Helpful Holiday Safety Tips for Pet Owners
As we gather with loved ones this holiday season, it’s only natural that we include our furry family members in the merriment. To ensure all the festivities are fun and safe for your pets, be mindful of these tips as you celebrate.
Common holiday decorations can be enticing to pets, especially if your pets haven’t seen them before.
Watch the Wires
When you leave your home, turn off all interior decorative lighting. Wires can be tempting for pets to chew on. Try to keep all wires out of reach of your pet if possible.
Use Caution with Candles
Do not leave any lit candles unattended around your pets. If you must leave the room, blow out the candles first. Cats can be especially tempted to swat at candle flames, and dogs may bump into furniture and knock over candles.
Rockin’ Around Christmas Tree
Make sure that your Christmas tree is securely anchored to a wall so it does not fall over and cause potential injury or distress. If you have a real tree, monitor your pet and make sure he does not drink any of the water out of the tree stand. Stagnant tree water can carry harmful bacteria.
Make sure that your pets do not have access to “people food” during the holidays, as many foods that are fine for humans are toxic for pets, including grapes, raisins, onions, and chocolate.
While many of us like to indulge in sweets during the holidays, these tasty treats can be particularly harmful to our furry friends. Keep all chocolate well out of reach.
Xylitol is a common artificial sweetener found in many products, including gum, candy, and pre-made baked goods. It can sometimes be found in peanut butter, ketchup, and other condiments too. If a product is branded as “sugar-free,” check the ingredients on the label to see if it contains Xylitol.

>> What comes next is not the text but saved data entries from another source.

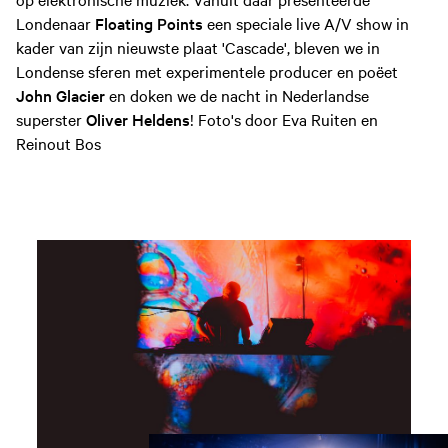
Londenaar
Floating Points
een speciale live A/V show in
kader van zijn nieuwste plaat 'Cascade', bleven we in
Londense sferen met experimentele producer en poëet
John Glacier
en doken we de nacht in Nederlandse
superster
Oliver Heldens
! Foto's door Eva Ruiten en
Reinout Bos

It may also be listed as “sugar alcohol.” Xylitol can also be found in mouthwash, toothpaste, and deodorant, although it’s less likely that your pet will ingest large quantities of these items. (Let’s hope not!)
When you leave the house, or even when you leave the kitchen for an extended period of time, be sure to take out the trash. Many dogs enjoy rummaging through the trash every now and then, and the aroma of rich holiday food can be difficult for them to resist. Save yourself a trip to the vet by throwing away all table scraps outside.
If your celebrations include cocktails, make sure that they are kept well out of paw’s reach. Alcohol is toxic for pets even in small doses. Don’t leave glasses unattended, and maybe rethink the punch bowl.
Being surrounded by unfamiliar people can be stressful for your pet. With a little preparation, you can avoid unnecessary anxiety.
Give Your Pets Space
If you will be entertaining guests in your home, make sure they are aware of your pets. If your pet becomes anxious, give him a private, quiet space with a favorite toy. Ask your guests ahead of time if they intend to bring their pets, and plan accordingly.
Give Your Guests Instructions
If your pet has any quirks that your guests need to know about, make sure to bring them to their attention. You may need to remind guests not to feed your pets any “people food.
Watch the Doors
From greeting guests to checking on the oven, it’s easy to get distracted while entertaining during the holidays. Keep an eye on the exits to make sure that your pets do not get outside unsupervised. You may need to ask a friend to help you with this task!
If you are visiting friends and family during the holidays, make a plan for your pets well in advance.
If you are traveling during the holidays and cannot take your pet with you, board him at a familiar facility and make sure he is up to date on all of his vaccinations. If you can take your pet along, review our checklist of travel safety tips.
If you will be out of town for an extended time, consider asking a friend or family member to watch your pet at home while you traveling. Make sure your pet sitter has a list of any current medications your pet is taking, specific instructions about your pet’s daily routine, and the contact information for your veterinarian.
By keeping these tips in mind, you can help ensure safe and happy holiday celebrations with your pet. We wish you and your pets all the best this holiday season!